**WHAT TO DO:** When you spot the word "date" in a line of the data below, copy that line.

(Document structure recognition data)

━━━━━━━━━━━━━━━━

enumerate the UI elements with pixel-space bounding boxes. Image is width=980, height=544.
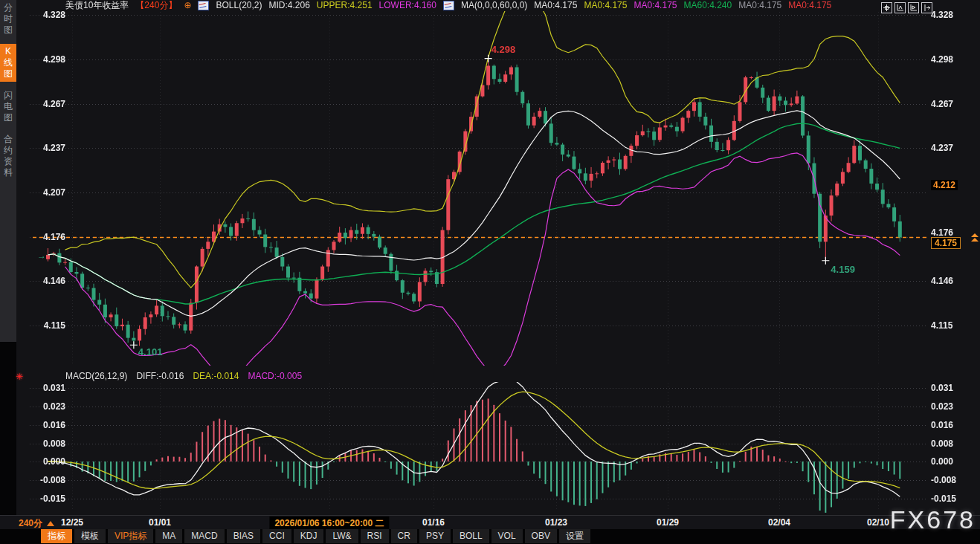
ma-value-0: MA0:4.175 (534, 0, 577, 11)
time-axis-row: 240分 2026/01/06 16:00~20:00 二 12/2501/01… (0, 515, 980, 530)
price-label-right-4.175: 4.175 (931, 237, 961, 249)
price-label-right-4.146: 4.146 (931, 276, 953, 286)
macd-diff-value: DIFF:-0.016 (136, 371, 184, 381)
price-label-right-4.176: 4.176 (931, 227, 953, 238)
macd-dea-value: DEA:-0.014 (193, 371, 239, 381)
indicator-toolbar: 指标模板VIP指标MAMACDBIASCCIKDJLW&RSICRPSYBOLL… (0, 529, 980, 544)
macd-params-label: MACD(26,12,9) (65, 371, 127, 381)
indicator-tab-14-OBV[interactable]: OBV (525, 529, 557, 543)
triangle-up-icon (47, 521, 54, 526)
date-tick-02-10: 02/10 (867, 517, 889, 528)
macd-label-left-0.023: 0.023 (28, 401, 65, 412)
indicator-tab-4-MACD[interactable]: MACD (184, 529, 224, 543)
timeframe-label[interactable]: 【240分】 (135, 0, 177, 11)
macd-label-right-0.000: 0.000 (931, 456, 953, 467)
ma-value-2: MA0:4.175 (634, 0, 677, 11)
indicator-tab-0-指标[interactable]: 指标 (41, 529, 72, 543)
chart-header: 美债10年收益率 【240分】 ⊕ BOLL(20,2) MID:4.206 U… (65, 0, 831, 11)
collapse-right-icon[interactable] (921, 2, 932, 13)
date-tick-02-04: 02/04 (768, 517, 790, 528)
indicator-tab-11-PSY[interactable]: PSY (419, 529, 451, 543)
price-label-left-4.298: 4.298 (28, 54, 65, 65)
period-selector[interactable]: 240分 (19, 517, 54, 530)
macd-label-left--0.008: -0.008 (28, 475, 65, 485)
macd-label-left-0.000: 0.000 (28, 456, 65, 467)
indicator-tab-12-BOLL[interactable]: BOLL (453, 529, 489, 543)
date-tick-01-01: 01/01 (149, 517, 171, 528)
axis-scale-right-icon[interactable] (908, 2, 919, 13)
chart-application-window: 分时图K线图闪电图合约资料 美债10年收益率 【240分】 ⊕ BOLL(20,… (0, 0, 980, 544)
macd-label-left-0.031: 0.031 (28, 383, 65, 393)
indicator-tab-3-MA[interactable]: MA (155, 529, 182, 543)
macd-label-left-0.008: 0.008 (28, 438, 65, 449)
chart-window-controls (881, 2, 932, 13)
left-sidebar: 分时图K线图闪电图合约资料 (0, 0, 16, 342)
boll-upper-value: UPPER:4.251 (317, 0, 373, 11)
indicator-tab-1-模板[interactable]: 模板 (74, 529, 106, 543)
macd-label-left-0.016: 0.016 (28, 420, 65, 430)
date-tick-01-16: 01/16 (422, 517, 445, 528)
price-label-right-4.212: 4.212 (931, 180, 958, 190)
macd-label-right--0.015: -0.015 (931, 493, 956, 504)
sidebar-item-2[interactable]: 闪电图 (0, 88, 16, 126)
macd-label-right--0.008: -0.008 (931, 475, 956, 485)
indicator-tab-8-LW&[interactable]: LW& (326, 529, 358, 543)
price-label-left-4.237: 4.237 (28, 143, 65, 153)
macd-label-right-0.016: 0.016 (931, 420, 953, 430)
indicator-tab-13-VOL[interactable]: VOL (491, 529, 523, 543)
date-tick-12-25: 12/25 (61, 517, 83, 528)
date-tick-01-23: 01/23 (545, 517, 567, 528)
ma-value-4: MA0:4.175 (738, 0, 781, 11)
indicator-marker-burst-icon: ✳ (16, 372, 23, 382)
price-label-left-4.176: 4.176 (28, 232, 65, 242)
left-sidebar-padding (0, 342, 16, 544)
indicator-tab-5-BIAS[interactable]: BIAS (227, 529, 260, 543)
boll-label: BOLL(20,2) (216, 0, 262, 11)
price-label-right-4.237: 4.237 (931, 143, 953, 153)
boll-mid-value: MID:4.206 (269, 0, 310, 11)
ma-values: MA0:4.175MA0:4.175MA0:4.175MA60:4.240MA0… (534, 0, 831, 11)
price-label-left-4.328: 4.328 (28, 10, 65, 20)
ma-value-5: MA0:4.175 (788, 0, 831, 11)
ma-value-1: MA0:4.175 (584, 0, 627, 11)
indicator-tab-7-KDJ[interactable]: KDJ (294, 529, 324, 543)
sidebar-item-1[interactable]: K线图 (0, 44, 16, 82)
sidebar-item-0[interactable]: 分时图 (0, 0, 16, 38)
price-label-right-4.298: 4.298 (931, 54, 953, 65)
macd-panel-header: MACD(26,12,9) DIFF:-0.016 DEA:-0.014 MAC… (65, 371, 302, 381)
link-icon[interactable]: ⊕ (184, 0, 191, 11)
price-label-left-4.267: 4.267 (28, 99, 65, 109)
candlestick-chart-canvas[interactable] (0, 0, 980, 544)
instrument-title: 美债10年收益率 (65, 0, 129, 11)
price-label-right-4.267: 4.267 (931, 99, 953, 109)
sidebar-item-3[interactable]: 合约资料 (0, 132, 16, 181)
price-label-right-4.115: 4.115 (931, 320, 952, 331)
watermark-logo: FX678 (890, 505, 976, 534)
price-label-left-4.115: 4.115 (28, 320, 65, 331)
price-label-left-4.146: 4.146 (28, 276, 65, 286)
ma-value-3: MA60:4.240 (683, 0, 732, 11)
left-edge-marker-arrow-icon: → (37, 250, 46, 261)
macd-label-right-0.023: 0.023 (931, 401, 953, 412)
indicator-tab-9-RSI[interactable]: RSI (361, 529, 389, 543)
macd-label-right-0.031: 0.031 (931, 383, 953, 393)
price-label-left-4.207: 4.207 (28, 187, 65, 198)
macd-label-right-0.008: 0.008 (931, 438, 953, 449)
axis-scale-left-icon[interactable] (894, 2, 906, 13)
ma-indicator-icon[interactable] (443, 1, 454, 10)
indicator-tab-2-VIP指标[interactable]: VIP指标 (108, 529, 153, 543)
ma-params-label: MA(0,0,0,60,0,0) (461, 0, 527, 11)
boll-lower-value: LOWER:4.160 (379, 0, 436, 11)
indicator-tab-6-CCI[interactable]: CCI (262, 529, 291, 543)
settings-tab[interactable]: 设置 (559, 529, 590, 543)
price-alert-arrows-icon[interactable] (971, 233, 979, 242)
price-label-right-4.328: 4.328 (931, 10, 953, 20)
date-tick-01-29: 01/29 (657, 517, 679, 528)
move-icon[interactable] (881, 2, 892, 13)
indicator-tab-10-CR[interactable]: CR (391, 529, 417, 543)
boll-indicator-icon[interactable] (198, 1, 209, 10)
macd-bar-value: MACD:-0.005 (248, 371, 302, 381)
macd-label-left--0.015: -0.015 (28, 493, 65, 504)
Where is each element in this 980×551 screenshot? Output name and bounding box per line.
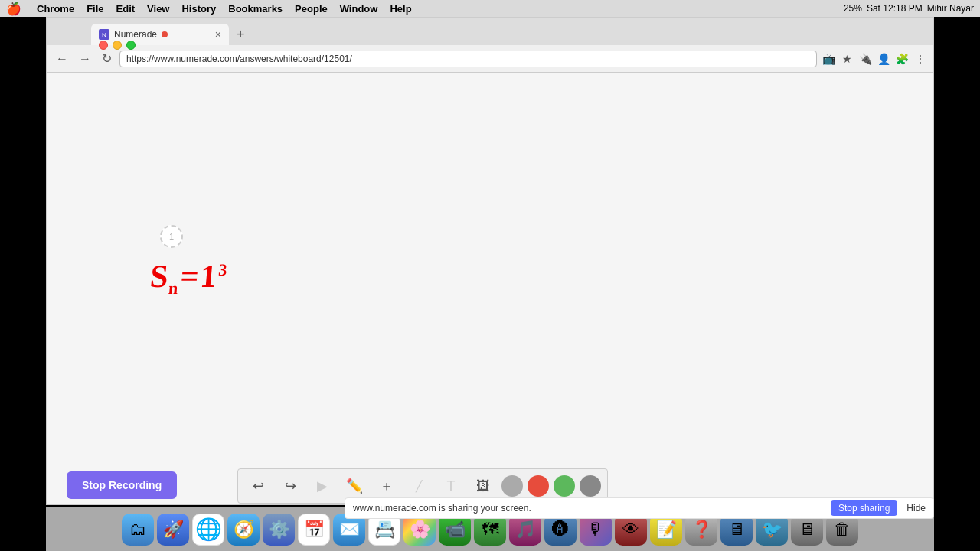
color-darkgray-button[interactable] (580, 475, 601, 497)
dock-safari[interactable]: 🧭 (227, 514, 260, 546)
forward-button[interactable]: → (76, 51, 94, 67)
stop-sharing-button[interactable]: Stop sharing (831, 500, 897, 516)
minimize-button[interactable] (113, 41, 122, 50)
traffic-lights (99, 41, 136, 50)
menubar-time: Sat 12:18 PM (867, 3, 923, 14)
color-gray-button[interactable] (501, 475, 523, 497)
refresh-button[interactable]: ↻ (99, 50, 115, 67)
screen-cast-icon[interactable]: 📺 (822, 52, 835, 66)
stop-recording-button[interactable]: Stop Recording (67, 471, 177, 499)
image-button[interactable]: 🖼 (469, 472, 497, 500)
menubar-edit[interactable]: Edit (110, 3, 142, 15)
new-tab-button[interactable]: + (232, 24, 250, 45)
eraser-button[interactable]: ╱ (405, 472, 433, 500)
menubar-user: Mihir Nayar (927, 3, 974, 14)
recording-indicator (162, 31, 168, 37)
apple-menu[interactable]: 🍎 (6, 2, 21, 16)
dock-chrome[interactable]: 🌐 (192, 514, 224, 546)
menubar-people[interactable]: People (289, 3, 334, 15)
browser-window: N Numerade × + ← → ↻ https://www.numerad… (46, 17, 934, 505)
menubar: 🍎 Chrome File Edit View History Bookmark… (0, 0, 980, 17)
tab-bar: N Numerade × + (47, 18, 933, 45)
sidebar-right (934, 0, 980, 551)
profile-icon[interactable]: 👤 (877, 52, 890, 66)
menubar-right: 25% Sat 12:18 PM Mihir Nayar (844, 3, 974, 14)
undo-button[interactable]: ↩ (244, 472, 272, 500)
share-banner: www.numerade.com is sharing your screen.… (345, 497, 934, 519)
menubar-view[interactable]: View (141, 3, 175, 15)
add-button[interactable]: ＋ (373, 472, 400, 500)
math-expression: Sn=13 (149, 258, 230, 298)
menubar-help[interactable]: Help (384, 3, 417, 15)
tab-title: Numerade (114, 29, 157, 40)
color-green-button[interactable] (554, 475, 575, 497)
back-button[interactable]: ← (53, 51, 71, 67)
pen-button[interactable]: ✏️ (341, 472, 368, 500)
share-banner-text: www.numerade.com is sharing your screen. (353, 503, 822, 514)
redo-button[interactable]: ↪ (276, 472, 304, 500)
menu-icon[interactable]: ⋮ (913, 52, 927, 66)
nav-bar: ← → ↻ https://www.numerade.com/answers/w… (47, 45, 933, 73)
text-button[interactable]: T (437, 472, 465, 500)
dock-system-preferences[interactable]: ⚙️ (263, 514, 295, 546)
extension-icon[interactable]: 🔌 (858, 52, 872, 66)
sidebar-left (0, 0, 46, 551)
close-button[interactable] (99, 41, 108, 50)
menubar-window[interactable]: Window (334, 3, 384, 15)
maximize-button[interactable] (126, 41, 136, 50)
menubar-battery: 25% (844, 3, 862, 14)
hide-banner-button[interactable]: Hide (906, 503, 926, 514)
menubar-file[interactable]: File (80, 3, 109, 15)
puzzle-icon[interactable]: 🧩 (895, 52, 909, 66)
nav-right-icons: 📺 ★ 🔌 👤 🧩 ⋮ (822, 52, 927, 66)
color-red-button[interactable] (528, 475, 549, 497)
dock-finder[interactable]: 🗂 (122, 514, 154, 546)
url-bar[interactable]: https://www.numerade.com/answers/whitebo… (119, 51, 817, 67)
dock-calendar[interactable]: 📅 (298, 514, 330, 546)
page-indicator: 1 (160, 225, 183, 248)
menubar-chrome[interactable]: Chrome (31, 3, 80, 15)
tab-favicon: N (99, 29, 109, 40)
tab-close-button[interactable]: × (215, 28, 221, 41)
play-button[interactable]: ▶ (309, 472, 336, 500)
url-text: https://www.numerade.com/answers/whitebo… (126, 54, 352, 64)
menubar-bookmarks[interactable]: Bookmarks (222, 3, 289, 15)
dock-launchpad[interactable]: 🚀 (157, 514, 189, 546)
bookmark-star-icon[interactable]: ★ (840, 52, 854, 66)
menubar-history[interactable]: History (175, 3, 222, 15)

━━━━━━━━━━━━━━━━

**OUTPUT OF THE EXERCISE:**
date-tick-02-10: 02/10 (867, 517, 889, 528)
date-tick-02-04: 02/04 (768, 517, 790, 528)
date-tick-01-01: 01/01 (149, 517, 171, 528)
date-tick-01-16: 01/16 (422, 517, 445, 528)
date-tick-12-25: 12/25 (61, 517, 83, 528)
date-tick-01-23: 01/23 (545, 517, 567, 528)
date-tick-01-29: 01/29 (657, 517, 679, 528)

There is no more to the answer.